▶ **Aim of the task**: Pull every line holding the word "cutting" out of the data and copy it.

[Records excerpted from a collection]
---------------

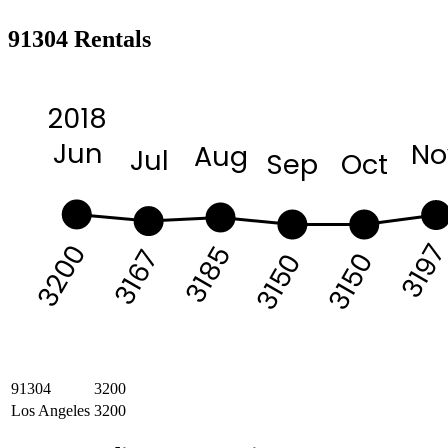
91304 Rentals
2018
Jun
No
Aug
Jul
Sep
Oct
319
3200
3185
3167
3150
3150
91304
3200
Los Angeles
3200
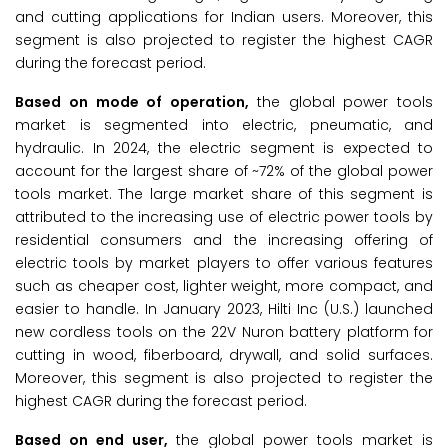
and cutting applications for Indian users. Moreover, this
segment is also projected to register the highest CAGR
during the forecast period.
Based on mode of operation,
the global power tools
market is segmented into electric, pneumatic, and
hydraulic. In 2024, the electric segment is expected to
account for the largest share of ~72% of the global power
tools market. The large market share of this segment is
attributed to the increasing use of electric power tools by
residential consumers and the increasing offering of
electric tools by market players to offer various features
such as cheaper cost, lighter weight, more compact, and
easier to handle. In January 2023, Hilti Inc (U.S.) launched
new cordless tools on the 22V Nuron battery platform for
cutting in wood, fiberboard, drywall, and solid surfaces.
Moreover, this segment is also projected to register the
highest CAGR during the forecast period.
Based on end user,
the global power tools market is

---------------

▶ **Reply**:
and cutting applications for Indian users. Moreover, this
cutting in wood, fiberboard, drywall, and solid surfaces.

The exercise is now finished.